Transcription factors Eomesodermin and T-bet are down-regulated on exposure to tumor and on proliferation. (A) Levels of Eomesodermin and T-bet fall with cell proliferation. Gates were set using isotype controls as shown in the top row for each analysis. Naive NK cells were analyzed fresh and hence were not CFSE-labeled. NK cells reisolated at D+ 15 after adoptive transfer into nontumor-bearing hosts were isolated using the expression of congenic markers, as shown in the left panel. (B) Eomes expression and IFNγ production decrease over time. NK cells were reisolated 1 or 10 days after transfer without or with 1 × 10⁵ Hoxa9-Meis1 leukemia cells. Gates are set using isotype controls, as shown in the top row. Naive spleens are depicted for comparison in the left column. (C) Sorted C57BL/6 NK cells were transduced with Eomes, T-bet, or control vector and injected with A20 cells at an E/T ratio of 5:1 into irradiated Balb/c recipients. Overexpression of Eomes, and not T-bet, leads to a significantly prolonged survival compared with control treated NK cells. (D) Tumor burden is reduced in mice receiving Eomes-transduced NK cells.

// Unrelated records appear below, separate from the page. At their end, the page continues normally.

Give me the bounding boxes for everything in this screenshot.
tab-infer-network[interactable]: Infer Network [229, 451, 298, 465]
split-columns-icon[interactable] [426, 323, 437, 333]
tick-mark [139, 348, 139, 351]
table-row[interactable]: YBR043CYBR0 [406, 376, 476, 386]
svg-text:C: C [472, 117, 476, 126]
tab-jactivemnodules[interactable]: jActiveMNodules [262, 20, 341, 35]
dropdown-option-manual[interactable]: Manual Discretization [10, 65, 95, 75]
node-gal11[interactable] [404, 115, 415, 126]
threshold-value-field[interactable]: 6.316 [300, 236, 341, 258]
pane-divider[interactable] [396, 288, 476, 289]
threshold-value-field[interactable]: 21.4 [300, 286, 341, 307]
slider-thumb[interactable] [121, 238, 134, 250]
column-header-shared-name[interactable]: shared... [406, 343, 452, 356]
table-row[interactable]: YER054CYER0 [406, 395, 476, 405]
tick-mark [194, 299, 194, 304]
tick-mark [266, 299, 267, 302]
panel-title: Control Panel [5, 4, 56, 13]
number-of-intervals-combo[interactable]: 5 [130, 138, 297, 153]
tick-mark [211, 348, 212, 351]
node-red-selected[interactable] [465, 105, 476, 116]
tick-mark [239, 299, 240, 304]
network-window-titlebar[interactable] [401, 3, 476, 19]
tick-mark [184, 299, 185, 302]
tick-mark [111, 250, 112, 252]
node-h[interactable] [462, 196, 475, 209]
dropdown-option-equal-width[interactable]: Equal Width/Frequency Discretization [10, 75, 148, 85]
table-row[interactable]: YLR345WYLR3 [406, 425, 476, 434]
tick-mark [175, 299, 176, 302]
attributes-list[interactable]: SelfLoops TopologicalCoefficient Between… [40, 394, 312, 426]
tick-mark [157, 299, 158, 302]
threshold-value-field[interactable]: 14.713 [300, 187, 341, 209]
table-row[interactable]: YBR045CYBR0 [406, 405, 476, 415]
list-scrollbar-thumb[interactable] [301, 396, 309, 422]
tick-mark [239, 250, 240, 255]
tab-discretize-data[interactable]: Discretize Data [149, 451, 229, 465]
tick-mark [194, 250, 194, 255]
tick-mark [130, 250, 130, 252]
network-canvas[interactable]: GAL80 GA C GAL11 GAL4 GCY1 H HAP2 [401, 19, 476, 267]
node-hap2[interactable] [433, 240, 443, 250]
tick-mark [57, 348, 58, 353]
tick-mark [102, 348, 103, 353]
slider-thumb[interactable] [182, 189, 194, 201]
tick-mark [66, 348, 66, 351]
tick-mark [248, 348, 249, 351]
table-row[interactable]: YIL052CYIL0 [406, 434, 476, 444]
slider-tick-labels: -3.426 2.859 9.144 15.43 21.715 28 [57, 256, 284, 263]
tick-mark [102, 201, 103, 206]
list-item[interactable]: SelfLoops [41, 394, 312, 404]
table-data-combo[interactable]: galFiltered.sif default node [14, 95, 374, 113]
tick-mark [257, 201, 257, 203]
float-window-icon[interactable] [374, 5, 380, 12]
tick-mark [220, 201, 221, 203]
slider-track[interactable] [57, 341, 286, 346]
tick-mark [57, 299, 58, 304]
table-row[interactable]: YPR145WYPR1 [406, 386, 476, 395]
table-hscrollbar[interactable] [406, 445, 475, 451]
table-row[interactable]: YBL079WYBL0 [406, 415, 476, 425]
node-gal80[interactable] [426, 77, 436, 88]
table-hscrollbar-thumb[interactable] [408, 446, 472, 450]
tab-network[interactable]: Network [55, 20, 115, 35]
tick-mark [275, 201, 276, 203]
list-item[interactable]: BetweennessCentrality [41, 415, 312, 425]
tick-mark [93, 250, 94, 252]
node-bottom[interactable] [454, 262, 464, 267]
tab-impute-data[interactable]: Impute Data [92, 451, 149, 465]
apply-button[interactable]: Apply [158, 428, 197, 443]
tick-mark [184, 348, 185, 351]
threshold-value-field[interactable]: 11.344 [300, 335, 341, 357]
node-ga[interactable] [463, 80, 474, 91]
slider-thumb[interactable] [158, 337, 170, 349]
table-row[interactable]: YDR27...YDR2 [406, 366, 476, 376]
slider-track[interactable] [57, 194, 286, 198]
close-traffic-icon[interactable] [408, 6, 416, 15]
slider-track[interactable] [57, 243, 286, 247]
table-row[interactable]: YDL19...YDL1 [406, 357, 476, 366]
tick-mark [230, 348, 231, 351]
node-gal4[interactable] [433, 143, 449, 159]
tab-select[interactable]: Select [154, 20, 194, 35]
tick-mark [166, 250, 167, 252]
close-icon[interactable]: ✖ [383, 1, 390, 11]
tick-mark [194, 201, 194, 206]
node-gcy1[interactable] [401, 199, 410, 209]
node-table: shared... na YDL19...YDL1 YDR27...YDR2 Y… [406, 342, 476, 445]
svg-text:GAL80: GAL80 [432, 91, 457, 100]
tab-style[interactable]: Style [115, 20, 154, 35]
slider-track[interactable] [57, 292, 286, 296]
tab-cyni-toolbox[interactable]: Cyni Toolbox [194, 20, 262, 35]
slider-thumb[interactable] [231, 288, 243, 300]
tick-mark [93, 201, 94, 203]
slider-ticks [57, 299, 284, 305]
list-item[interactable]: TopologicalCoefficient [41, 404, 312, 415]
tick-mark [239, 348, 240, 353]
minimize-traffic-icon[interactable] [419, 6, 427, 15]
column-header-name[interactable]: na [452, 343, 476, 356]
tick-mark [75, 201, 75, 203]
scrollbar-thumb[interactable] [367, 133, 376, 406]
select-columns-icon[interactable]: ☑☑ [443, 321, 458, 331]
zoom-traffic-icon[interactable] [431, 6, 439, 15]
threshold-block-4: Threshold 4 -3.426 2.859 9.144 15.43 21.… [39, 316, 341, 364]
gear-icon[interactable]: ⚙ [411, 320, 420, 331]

Sorted C57BL/6 NK cells were transduced with Eomes, T-bet, or control vector and injected with luc⁺ A20 cells at a 5:1 ratio into irradiated Balb/c recipients. BLI on D+8 after injection shows a significant reduction in tumor burden among mice receiving Eomes-transduced NK cells compared with no NK cells. T-bet or control vector treated NK cells did not show a significant reduction in tumor burden. Results are representative of 3 (A) or 2 (B-D) individual experiments, or are a composite of 3 independent experiments with a total of 13 to 14 mice per group (C).